Here's some support for my thesis about koans, stories, puzzles, and allusion in general, in an interesting post from catholicity and covenant:
Today's Gospel reading at Mass - Mark 4:26-34 - could lead us to reflect on Isaac Williams' Tract 80, On Reserve in Communicating Religious Knowledge. Specifically discussing the parables, Williams quotes Chrysostom:
"Had He not wished them to hear and to be saved, He would have been silent, and not have spoken in Parables. But by this means He moveth them, by speaking things overshadowed and darkened." (Homil. on St. Matt. xiii.)It's a beautiful approach to the parables - "this view of a parable as a veil of the truth", discourse couched in metaphors and imagery, purposefully without explicit interpretation, to challenge, engage and entice the imagination to a deeper, meaningful reflection on the Kingdom. And, as Williams notes, it has considerably more credence than the lazy assumption (quite contradictory of Synoptic accounts) that the parables were 'difficult-teaching-made-easy-for-plebs':
It has been said indeed that they render moral truths more plain and easy, as well as more engaging; and that this was their purpose. But is this the case?What is more, Williams emphasises, the 'parables as veil' coheres with the mode of revelation in the Incarnation:
The circumstances attending our Lord's birth, and the important transactions at the early period of His life, we might have expected beforehand would have been more known to the Jewish nation, instead of being concealed, like the actions of apparently obscure persons ... There is something in the thought of our Saviour's being for thirty years among men, not known and not believed on, even by those about Him, and the witnesses of His early life, very remarkable and awful. And the great pledge and seal of the truth of the Gospel, the Resurrection itself, seems in such a striking manner to have been kept back, if I may so speak, from the gaze of the multitude, from the broad light of the common day. Its great manifestations break forth, as if indistinctly, and according to the great need of certain persons, the watchful and weeping Mary, then the penitent Peter, then (the perhaps aged) Cleopas ... Surely, in all this there is something of mysterious wisdom, which it is good for us humbly to consider.The purpose of Tract 80, of course, was to lead mid-19th century Anglicans to ask what this meant for evangelisation, catechetics, pedagogy and formation - the need to recover reserve. Reserve is a means of orienting our imagination towards, attuning our hearts and minds to, moving us to be open to the Mystery, the Way, the strangeness of that Water, that Bread and Wine.

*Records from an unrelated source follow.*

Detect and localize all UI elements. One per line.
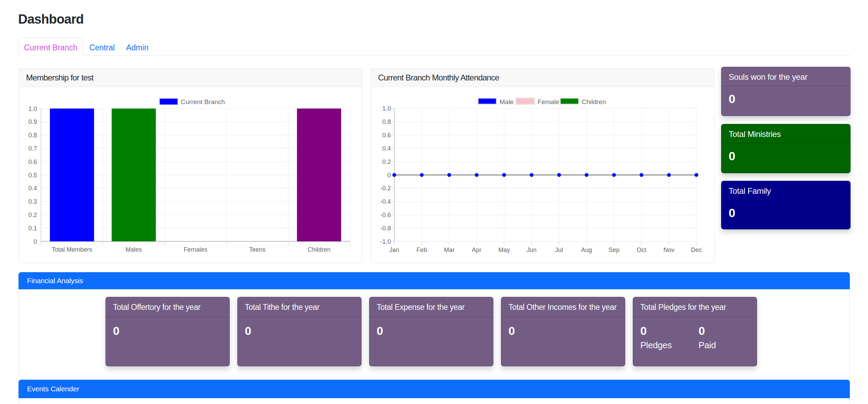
svg-text:0.1: 0.1 [28,225,37,232]
svg-text:-0.8: -0.8 [380,225,391,232]
svg-text:-1.0: -1.0 [380,238,391,245]
svg-text:Aug: Aug [581,247,592,253]
svg-text:0.8: 0.8 [28,132,37,139]
svg-text:0.6: 0.6 [382,132,391,139]
svg-text:Females: Females [184,246,207,253]
svg-text:0.4: 0.4 [382,145,391,152]
svg-text:May: May [498,247,510,253]
svg-text:Nov: Nov [664,247,675,253]
svg-text:0: 0 [34,238,37,245]
svg-text:0.4: 0.4 [28,185,37,192]
svg-text:Female: Female [538,98,559,105]
svg-text:Dec: Dec [691,247,702,253]
svg-text:1.0: 1.0 [382,105,391,112]
svg-text:Sep: Sep [608,247,619,253]
svg-text:Total Members: Total Members [52,246,92,253]
svg-text:Male: Male [500,98,514,105]
svg-text:Children: Children [307,246,330,253]
svg-text:Teens: Teens [249,246,265,253]
svg-text:0.2: 0.2 [382,159,391,165]
svg-text:0.7: 0.7 [28,145,37,152]
svg-text:0: 0 [387,172,391,179]
svg-text:-0.2: -0.2 [380,185,391,192]
svg-text:-0.6: -0.6 [380,212,391,218]
svg-text:-0.4: -0.4 [380,198,391,205]
svg-text:Apr: Apr [472,247,481,253]
svg-text:1.0: 1.0 [28,105,37,112]
svg-text:Males: Males [126,246,142,253]
svg-text:Children: Children [582,98,606,105]
svg-text:Mar: Mar [444,247,454,253]
svg-text:Oct: Oct [637,247,646,253]
svg-text:0.3: 0.3 [28,198,37,205]
svg-text:Current Branch: Current Branch [181,98,225,105]
svg-text:Jun: Jun [527,247,537,253]
svg-text:0.9: 0.9 [28,118,37,125]
svg-text:0.8: 0.8 [382,118,391,125]
svg-text:0.2: 0.2 [28,212,37,218]
svg-text:Feb: Feb [416,247,427,253]
svg-text:0.5: 0.5 [28,172,37,179]
svg-text:Jul: Jul [555,247,563,253]
svg-text:0.6: 0.6 [28,159,37,165]
svg-text:Jan: Jan [389,247,399,253]
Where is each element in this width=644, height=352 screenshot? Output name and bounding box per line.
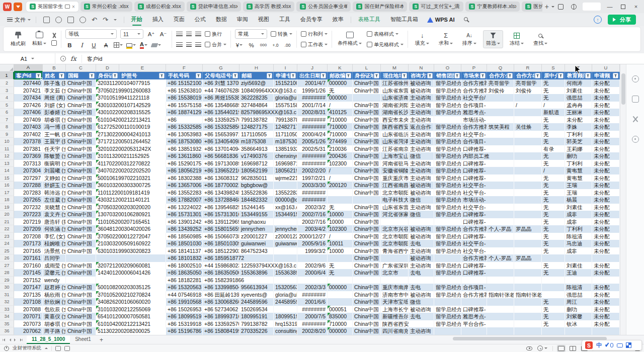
cell[interactable]: / [328,102,353,109]
doc-tab[interactable]: S成都公积金.xlsx [134,2,185,12]
cell[interactable]: 274499 [328,138,353,145]
row-header-6[interactable]: 6 [0,109,14,116]
cell[interactable]: China中国 [66,247,96,255]
cell[interactable]: China中国 [353,298,381,306]
column-header-E[interactable]: E [119,64,166,72]
cell[interactable] [381,277,409,284]
cell[interactable] [514,189,542,197]
cell[interactable] [434,254,461,262]
percent-button[interactable]: % [247,41,256,49]
column-header-Q[interactable]: Q [487,64,514,72]
cell[interactable]: 吴佳焕 [514,123,542,131]
cell[interactable]: +86 18182281 [166,277,203,284]
cell[interactable]: 10000 [328,247,353,255]
copy-icon[interactable] [51,40,57,46]
cell[interactable]: 陈子逸 (男 [43,79,66,87]
filter-button-出生日期[interactable] [320,73,326,78]
cell[interactable]: 合作方推荐 [461,87,487,95]
cell[interactable]: 主动咨询 [409,160,434,167]
cell[interactable]: 207071 [14,313,43,320]
cell[interactable] [434,218,461,226]
row-header-16[interactable]: 16 [0,182,14,189]
cell[interactable]: 被动咨询 [409,189,434,197]
cell[interactable]: China中国 [353,102,381,109]
cell[interactable]: 北京市兴谷 [381,225,409,233]
cell[interactable] [542,277,565,284]
save-icon[interactable] [43,17,50,23]
cell[interactable]: 未分配 [592,167,620,174]
cell[interactable]: +86 1339985047 [203,284,239,291]
cell[interactable]: 207208 [14,233,43,240]
cell[interactable]: 主动咨询 [409,145,434,153]
cell[interactable]: China中国 [66,262,96,270]
cell[interactable]: China中国 [66,269,96,277]
cell[interactable]: +86 1899937166 [203,313,239,320]
cell[interactable]: 799138782 [274,116,297,124]
cell[interactable]: 北京市朝阳 [381,189,409,197]
cell[interactable]: 蒯玏 [565,152,592,160]
cell[interactable]: 无 [328,87,353,95]
header-cell-原中介机[interactable]: 原中介机 [542,72,565,79]
cell[interactable]: China中国 [353,131,381,138]
cell[interactable]: 310113200211152925 [96,152,166,160]
cell[interactable]: +86 13439252 [166,225,203,233]
cell[interactable]: 被动咨询 [409,291,434,299]
cell[interactable]: +86 1340540988 [203,138,239,145]
cell[interactable]: 无 [542,160,565,167]
cell[interactable]: ziyi5692@ [239,79,274,87]
cell[interactable]: 衡琬明 (女 [43,160,66,167]
row-header-28[interactable]: 28 [0,269,14,277]
sogou-logo-icon[interactable]: S [585,341,593,349]
header-cell-邮箱[interactable]: 邮箱 [239,72,274,79]
cell[interactable] [514,247,542,255]
cell[interactable] [434,116,461,124]
cell[interactable]: 153449155 [274,211,297,218]
restore-button[interactable] [617,1,629,12]
number-format-select[interactable]: 常规 [235,29,267,39]
align-right-icon[interactable] [195,42,201,47]
cell[interactable]: 2002/9/6 [297,262,328,270]
row-header-27[interactable]: 27 [0,262,14,270]
cell[interactable]: 平台合作- [461,320,514,328]
cell[interactable]: 207403 [14,123,43,131]
cell[interactable]: +86 周煜155380 [203,94,239,102]
cell[interactable]: 被动咨询 [409,87,434,95]
cell[interactable] [328,196,353,204]
cell[interactable]: 杨欣雨 (女 [43,291,66,299]
cell[interactable]: 000000 [328,327,353,335]
cell[interactable]: 山东省济南 [381,94,409,102]
cell[interactable]: 彭睿婧 (女 [43,109,66,116]
cell[interactable]: +86 1859518772 [203,254,274,262]
cell[interactable]: +86 19910568 [166,298,203,306]
cell[interactable]: 成雨莹 (女 [43,262,66,270]
cell[interactable]: +86 1372884680 [203,196,239,204]
font-name-select[interactable]: 等线 [65,29,117,39]
cell[interactable]: +86 15538019 [166,94,203,102]
filter-button-姓名[interactable] [59,73,64,78]
cell[interactable]: 江西省南昌 [381,182,409,189]
cell[interactable]: 2003/4/2 [297,225,328,233]
cell[interactable]: 610104200212213421 [96,320,166,328]
cell[interactable]: 无 [542,138,565,145]
cell[interactable]: 710000 [328,131,353,138]
cell[interactable]: 135522836 [274,189,297,197]
column-header-C[interactable]: C [66,64,96,72]
cell[interactable]: 河南省驻马 [381,160,409,167]
cell[interactable]: 207062 [14,327,43,335]
cell[interactable]: China中国 [353,167,381,174]
cell[interactable] [353,196,381,204]
cell[interactable] [409,218,434,226]
row-header-14[interactable]: 14 [0,167,14,174]
cell[interactable]: m1875308 [274,138,297,145]
system-label[interactable]: 业财管理系统 [13,345,41,351]
cell[interactable]: 主动咨询 [409,327,434,335]
cell[interactable]: China中国 [66,167,96,174]
cell[interactable]: 何依涵 (女 [43,225,66,233]
row-header-30[interactable]: 30 [0,284,14,291]
cell[interactable]: 留学总经办 [434,204,461,211]
cell[interactable]: 马忠迪 [565,240,592,247]
cell[interactable]: 未分配 [592,174,620,182]
cell[interactable]: 2005/1/26 [297,138,328,145]
cell[interactable]: 207409 [14,116,43,124]
column-header-R[interactable]: R [514,64,542,72]
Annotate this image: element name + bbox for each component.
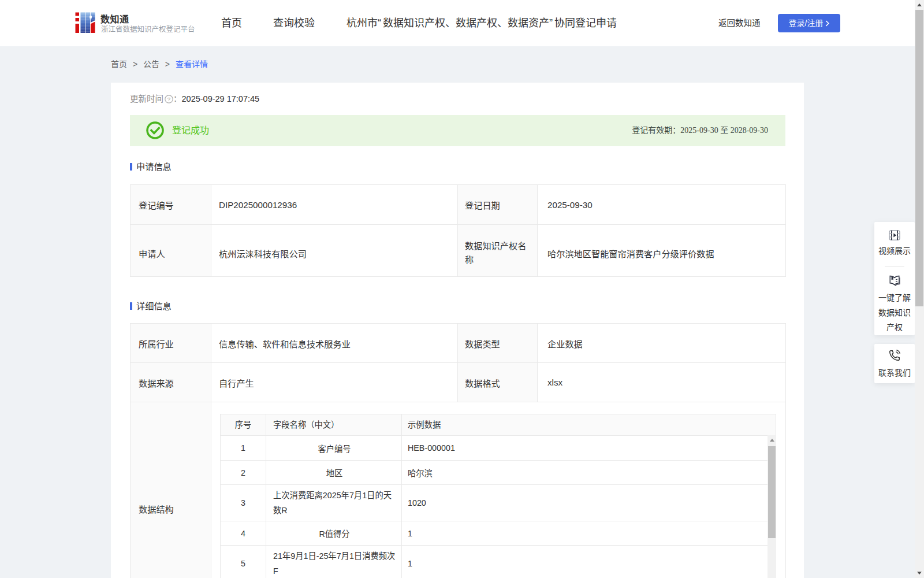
svg-text:?: ? xyxy=(167,96,170,102)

In an era when much Anglican reflection on evangelisation and catechetics has been determined by Mission-Shaped Church and accessibility, by HTB and Alpha, can catholic Anglicans aid in a retrieval of reserve which might allow the Crucified and Risen One to "occupy the imagination and affections" (a phrase from Williams' penultimate paragraph) of the citizens and consumers of postmodernity?